Try it: In the material below, find the line with "A CREAR CONTENIDO?" and the line with "え登録させていただきます。". Output exactly those two lines and all lines between them, leaving out pictures.

Task data:
--------------------------------------------------
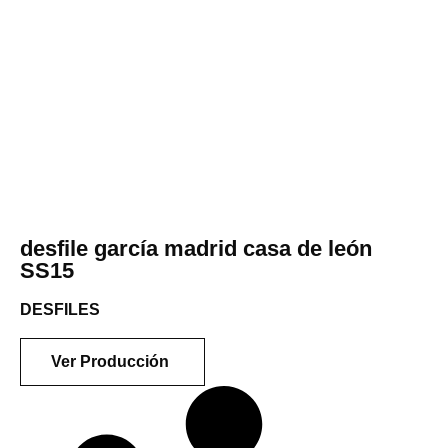
desfile garcía madrid casa de león
SS15
DESFILES
Ver Producción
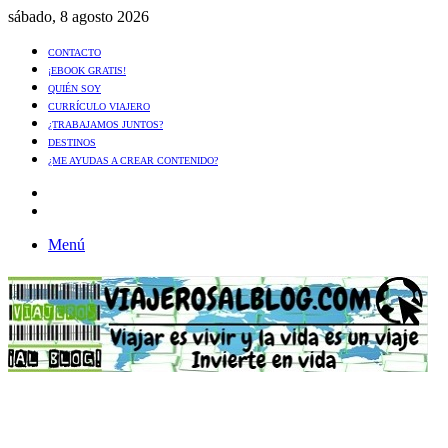
sábado, 8 agosto 2026
CONTACTO
¡EBOOK GRATIS!
QUIÉN SOY
CURRÍCULO VIAJERO
¿TRABAJAMOS JUNTOS?
DESTINOS
¿ME AYUDAS A CREAR CONTENIDO?
Artículo
al
Buscar
azar
Menú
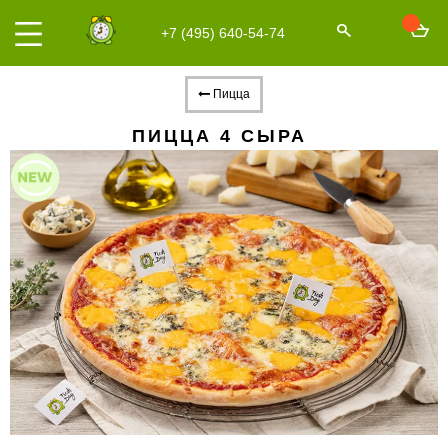
+7 (495) 640-54-74
Пицца
ПИЦЦА 4 СЫРА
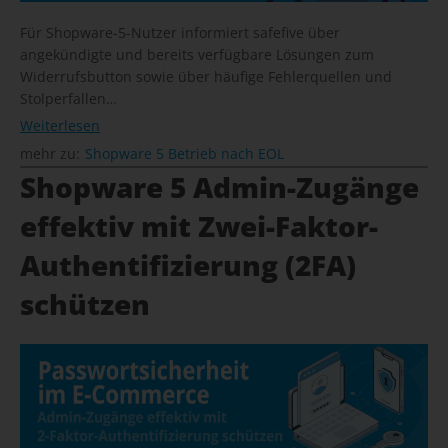
Für Shopware-5-Nutzer informiert safefive über
angekündigte und bereits verfügbare Lösungen zum
Widerrufsbutton sowie über häufige Fehlerquellen und
Stolperfallen…
Weiterlesen
mehr zu:
Shopware 5 Betrieb nach EOL
Shopware 5 Admin-Zugänge
effektiv mit Zwei-Faktor-
Authentifizierung (2FA)
schützen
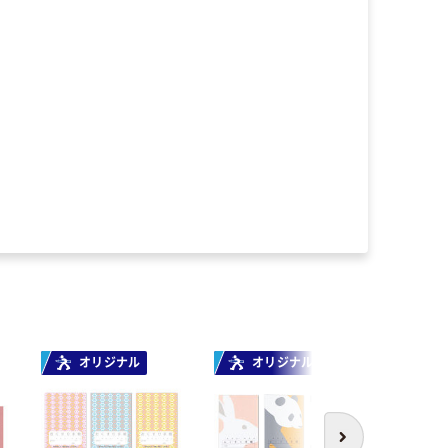
オリジナル
オリジナル
人気商
次へ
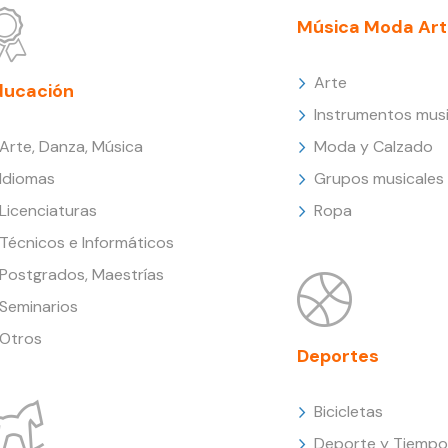
Música Moda Art
Arte
ducación
Instrumentos musi
Arte, Danza, Música
Moda y Calzado
Idiomas
Grupos musicales
Licenciaturas
Ropa
Técnicos e Informáticos
Postgrados, Maestrías
Seminarios
Otros
Deportes
Bicicletas
Deporte y Tiempo 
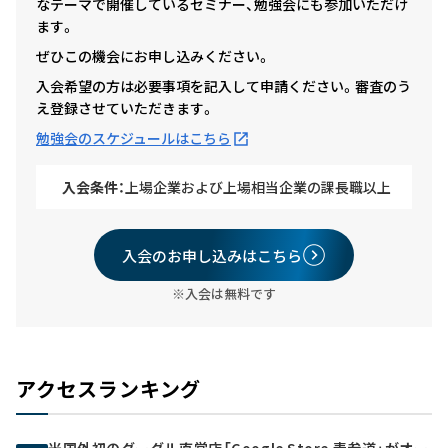
なテーマで開催しているセミナー、勉強会にも参加いただけ
ます。
ぜひこの機会にお申し込みください。
入会希望の方は必要事項を記入して申請ください。審査のう
え登録させていただきます。
勉強会のスケジュールはこちら
入会条件：
上場企業および上場相当企業の課長職以上
入会のお申し込みはこちら
※入会は無料です
アクセスランキング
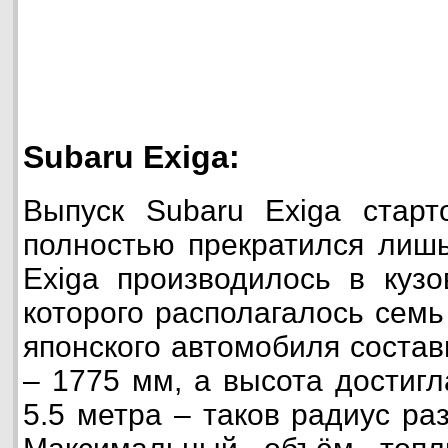
Subaru Exiga:
Выпуск Subaru Exiga старт
полностью прекратился лишь
Exiga производилось в кузо
которого располагалось семь
японского автомобиля соста
– 1775 мм, а высота достиг
5.5 метра – таков радиус ра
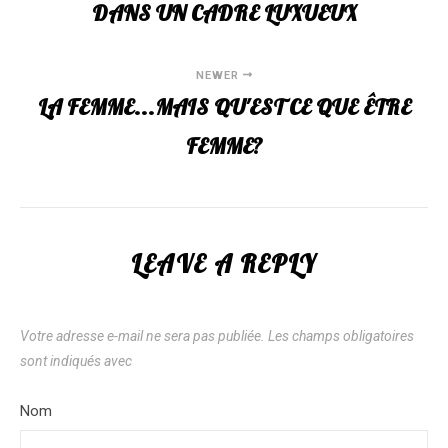
DANS UN CADRE LUXUEUX
NEWER
LA FEMME...MAIS QU'EST CE QUE ÊTRE
FEMME?
LEAVE A REPLY
Votre adresse e-mail ne sera pas publiée.
Les champs obligatoires
sont indiqués avec
*
Nom
*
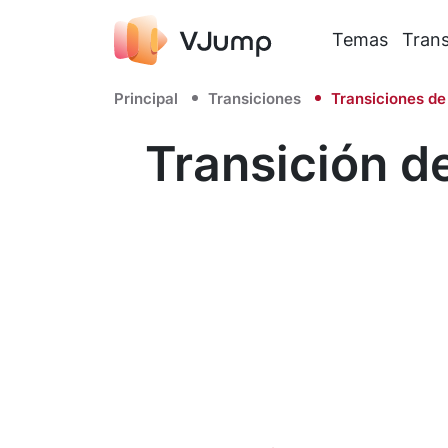
Temas
Trans
Principal
Transiciones
Transiciones de
Transición d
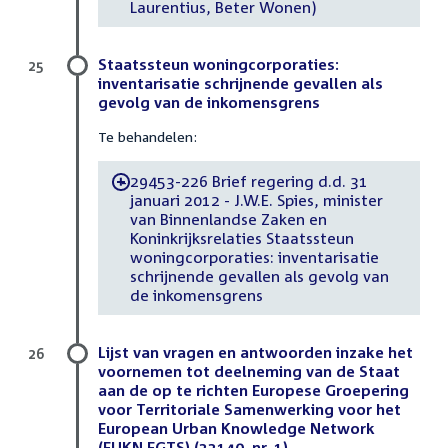
Laurentius, Beter Wonen)
Staatssteun woningcorporaties:
25
inventarisatie schrijnende gevallen als
gevolg van de inkomensgrens
Te behandelen:
29453-226 Brief regering d.d. 31
-
januari 2012 - J.W.E. Spies, minister
van Binnenlandse Zaken en
Koninkrijksrelaties Staatssteun
woningcorporaties: inventarisatie
schrijnende gevallen als gevolg van
de inkomensgrens
Lijst van vragen en antwoorden inzake het
26
voornemen tot deelneming van de Staat
aan de op te richten Europese Groepering
voor Territoriale Samenwerking voor het
European Urban Knowledge Network
(EUKN EGTS) (33140, nr. 1)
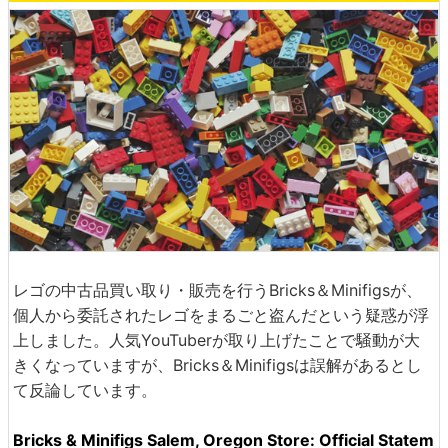
レゴの中古品買い取り・販売を行うBricks＆Minifigsが、
個人から委託されたレゴをまるごと盗んだという疑惑が浮
上しました。人気YouTuberが取り上げたことで騒動が大
きくなっていますが、Bricks＆Minifigsは誤解があるとし
て反論しています。
Bricks & Minifigs Salem, Oregon Store: Official Statem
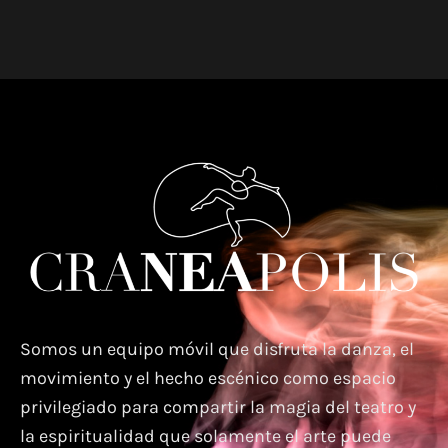
Somos un equipo móvil que disfruta la danza, el
movimiento y el hecho escénico como espacio
privilegiado para compartir la magia del teatro y
la espiritualidad que solamente el arte puede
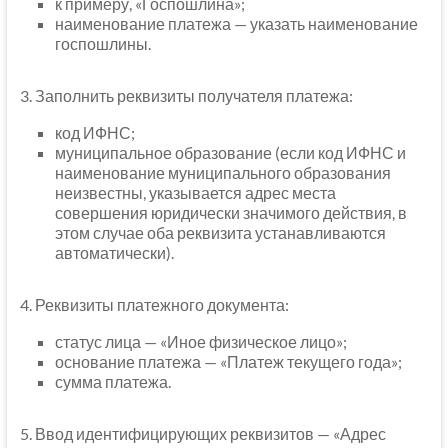
к примеру, «Госпошлина»;
наименование платежа — указать наименование
госпошлины.
3. Заполнить реквизиты получателя платежа:
код ИФНС;
муниципальное образование (если код ИФНС и
наименование муниципального образования
неизвестны, указывается адрес места
совершения юридически значимого действия, в
этом случае оба реквизита устанавливаются
автоматически).
4. Реквизиты платежного документа:
статус лица — «Иное физическое лицо»;
основание платежа — «Платеж текущего года»;
сумма платежа.
5. Ввод идентифицирующих реквизитов — «Адрес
--------------------------------------------------
Problem solution:
¿ME AYUDAS A CREAR CONTENIDO?
Artículo
al
Buscar
azar
Menú
+7 (495) 640-54-74
Пицца
ПИЦЦА 4 СЫРА
Für Shopware-5-Nutzer informiert safefive über
angekündigte und bereits verfügbare Lösungen zum
Widerrufsbutton sowie über häufige Fehlerquellen und
Stolperfallen…
Weiterlesen
mehr zu:
Shopware 5 Betrieb nach EOL
Shopware 5 Admin-Zugänge
effektiv mit Zwei-Faktor-
Authentifizierung (2FA)
schützen
オリジナル
オリジナル
人気商
次へ
Música Moda Art
Arte
ducación
Instrumentos musi
Arte, Danza, Música
Moda y Calzado
Idiomas
Grupos musicales
Licenciaturas
Ropa
Técnicos e Informáticos
Postgrados, Maestrías
Seminarios
Otros
Deportes
Bicicletas
Deporte y Tiempo 
なテーマで開催しているセミナー、勉強会にも参加いただけ
ます。
ぜひこの機会にお申し込みください。
入会希望の方は必要事項を記入して申請ください。審査のう
え登録させていただきます。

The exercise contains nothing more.